Top of Record extracts

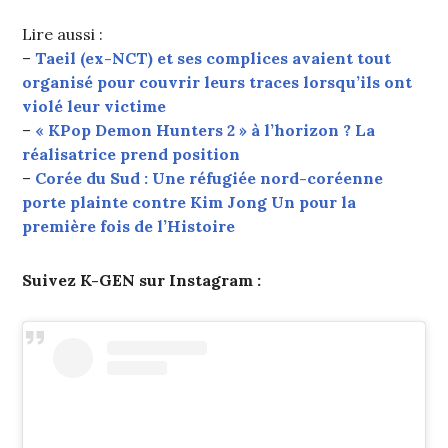
Lire aussi :
–
Taeil (ex-NCT) et ses complices avaient tout
organisé pour couvrir leurs traces lorsqu’ils ont
violé leur victime
–
« KPop Demon Hunters 2 » à l’horizon ? La
réalisatrice prend position
–
Corée du Sud : Une réfugiée nord-coréenne
porte plainte contre Kim Jong Un pour la
première fois de l’Histoire
Suivez K-GEN sur Instagram :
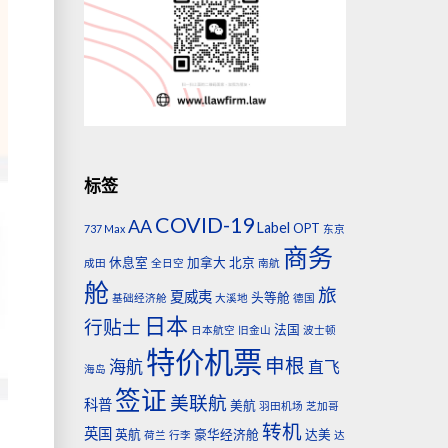
标签
COVID-19
AA
Label
OPT
737 Max
东京
商务
休息室
加拿大
北京
成田
全日空
南航
舱
旅
夏威夷
头等舱
基础经济舱
大溪地
德国
日本
行贴士
法国
日本航空
旧金山
波士顿
特价机票
申根
海航
直飞
海岛
签证
美联航
科普
美航
羽田机场
芝加哥
转机
英国
英航
豪华经济舱
达美
荷兰
行李
达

Bottom of Record extracts

Exercise details: Would you show each line of the listing above that has the string "pour"?

Task response:
organisé pour couvrir leurs traces lorsqu’ils ont
porte plainte contre Kim Jong Un pour la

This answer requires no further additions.